YOUR GOAL =>
In the entries below, every line with the string "التشكيلة" is to be reported.
····················
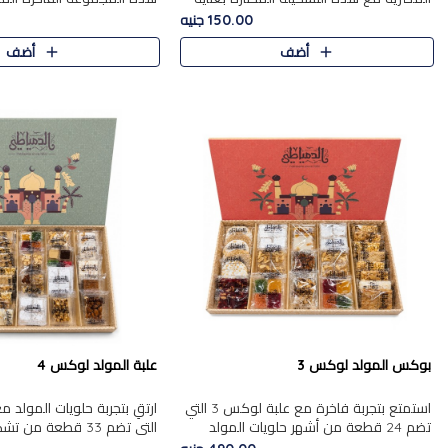
من 9 قطع. تتضمن التشكيلة جوزرية مع
قطعة، والتي تم اختيارها بعناية
150.00 جنيه
فول،ملبان سادة، ملبان
تشكيلة واسعة من الحلويات ا
أضف
أضف
المفضلة. تشمل المجموعة ...
بوكس المولد لوكس 3
علبة المولد لوكس 4
استمتع بتجربة فاخرة مع علبة لوكس 3 التي
تضم 24 قطعة من أشهر حلويات المولد
التي تضم 33 قطعة من
الشرقية المختارة بعناية. تحتوي التشكيلة على
ومتنوعة من أشهر الأصناف ا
····················
RESULT OF THIS TASK =>
من 9 قطع. تتضمن التشكيلة جوزرية مع
الشرقية المختارة بعناية. تحتوي التشكيلة على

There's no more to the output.